Dealing with tenant and occupant complaints might be a pain, but if handled correctly, these complaints can be valuable sources of information about building performance. You can’t be everywhere at once; let tenants serve as your eyes and ears. They’ll likely be the first ones to notice a problem in your facility.
By making building adjustments and corrections based upon tenant complaints, the Center for the Built Environment (CBE) Industry Consortium estimates that facilities managers could save more than $2 billion annually.
Here are some of the most common tenant complaints, and ways to address them:
- HVAC complaints (too hot or too cold).
Start by spot checking temperature, humidity, and airflow to make sure it’s within standards to make sure the HVAC system is operating correctly, and that start-up/shutdown times are optimized. Consider conducting a survey of tenants/occupants in the area. If several tenants have the same complaint, adjust thermostat setpoints accordingly and check or readjust diffusers.
- IAQ problems.
Check temperature and relative humidity levels. You might be able to address complaints by adjusting the temperature or relative humidity levels. If that doesn’t resolve the issue, or if odors are associated with the complaint, schedule an IAQ investigation with a third party. Be sure to mention health effects the tenants are experiencing (headaches, sneezing, coughing, etc.). Third-party IAQ consultants can bring unbiased perspectives, which may be helpful to facilities managers and tenants/occupants. If air sampling or mold abatement will occur, let tenants know beforehand. Once the investigation is complete, share the results with tenants and explain the actions you’ll be taking.
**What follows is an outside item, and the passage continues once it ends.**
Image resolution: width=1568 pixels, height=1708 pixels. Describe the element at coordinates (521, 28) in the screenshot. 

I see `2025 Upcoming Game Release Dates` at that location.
- Empty restroom dispensers.
Adjust how often the soap, paper towel, and toilet tissue dispensers are filled. If the number of tenants grows, the type of tenant changes, or tenants are working longer hours, the demand for these products could change. Also compare dispenser sizes to the number of people who use the restroom. Do the dispensers need to be upgraded in terms of size or capacity?
- Pest invasion.
Most experts recommend not using do-it-yourself bug bombers, so consider hiring a professional to look into the problem and recommend a pest management solution. Keep tenants updated, and bring professionals back one week later for a follow-up.
- Unanswered work orders.
Once a work order arrives, acknowledge that you received it (whether it’s an automated response to an online work order, a manual e-mail response, etc.). Follow up to verify the information and see if any new problems have emerged. Based upon the information you gather, provide an estimated response time. If that response time changes after learning more about the problem, let the tenant know.
Do these complaints sound familiar? What complaints do you receive from building tenants and occupants?